The round was co-led by Index Ventures and ICONIQ, with strategic investment from SAP and participation from existing investors Creandum, Lucid Capital and Booom.

Every major enterprise is being asked where its AI results are,” says Jan Philipp Haas, CEO and co-founder of Conduct. “The honest answer, in most organisations, is that the systems AI needs to work on today cannot be fully comprehended by humans. Decades of customisation have made them opaque, even to the people running them. The same opacity that slows people down stops agents entirely, because an agent can only act on a system it understands. Conduct makes those systems legible and operable. That is the foundation everything else depends on.”

Enterprise systems were built to be customised,” adds Sahir Azam, Partner at Index Ventures and previous CPO at MongoDB. “That is why they are so powerful and also why they have become so difficult to operate. We are now seeing agents take over work that used to require entire teams of people, whether that is writing code, handling customer support, or running back-office operations. Conduct is going after one of the largest and least visible pools of that work: the manual labour required to manage complex enterprise IT systems at the core of business.”

Founded in 2024, Conduct reportedly reduces the time between a business decision and its execution in software by mapping the business logic buried inside decades of customisation and making it understandable, actionable, and executable.

Founded by former Palantir engineers; JP Haas, Philipp Hoefer, and Henry Thompson, Conduct is already working with Daimler Truck, Heidelberg Materials, Fraport, DHL, among others.

Across its customer base, teams are seeing acceleration of 30% or more in transformation workstreams and time-to-value for new features.

Alongside its investment, SAP recently named Conduct as a strategic AI partner for transformation with SAP Cloud ERP applications. Conduct has also established partnerships with BCG and NTT DATA Business Solutions, two of the world’s largest SAP transformation partners, to support the delivery of enterprise software transformation programs.

Execution speed is a critical challenge of the AI era, but core systems of record were built for stability, not change,” says Seth Pierrepont, General Partner at ICONIQ. “Conduct helps make the decades of business logic trapped inside those systems understandable and executable for the first time, removing the bottleneck at its source.
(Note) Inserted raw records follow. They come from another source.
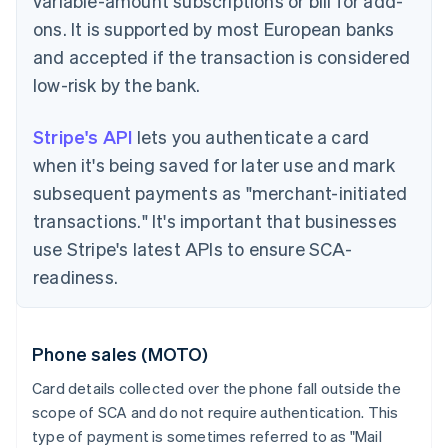
variable-amount subscriptions or bill for add-
ons. It is supported by most European banks
and accepted if the transaction is considered
low-risk by the bank.
Stripe's API
lets you authenticate a card
when it's being saved for later use and mark
subsequent payments as "merchant-initiated
transactions." It's important that businesses
use Stripe's latest APIs to ensure SCA-
readiness.
Phone sales (MOTO)
Card details collected over the phone fall outside the
scope of SCA and do not require authentication. This
type of payment is sometimes referred to as "Mail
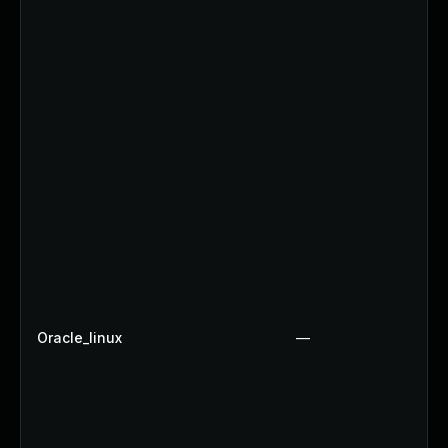
Oracle_linux
—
We believe this makes it essential infrastructure for the next generation of enterprise AI.

Their technology allegedly reduces the time between a business decision and its execution in the systems that run the business so that products, services, and organisations can change and move faster.

The company explains that large enterprises run on systems that have been customised tens of thousands of times over decades to reflect how the business actually works: its procurement rules, manufacturing workflows, approval chains, and supply-chain dependencies.

Changing or updating these critical processes meant reading millions of lines of custom code manually, reverse-engineering integrations, tracing undocumented dependencies, and waiting for handoffs between internal teams and consultants, all of which likely took weeks or months.

Conduct looks to remove this constraint. The platform ingests custom code, configuration, dependencies, and integrations across these core software systems and maps how every technical component connects to the business logic it serves.

Teams can ask what depends on an approval workflow, which objects are affected by a migration, where a pricing rule lives, or what breaks if a field changes. Conduct then generates the code, tests, and implementation work required to make the change safely and at pace.

A company that needs to open a new factory, change its pricing model, or respond to a new regulation no longer has to wait months to understand its own systems before implementing the change.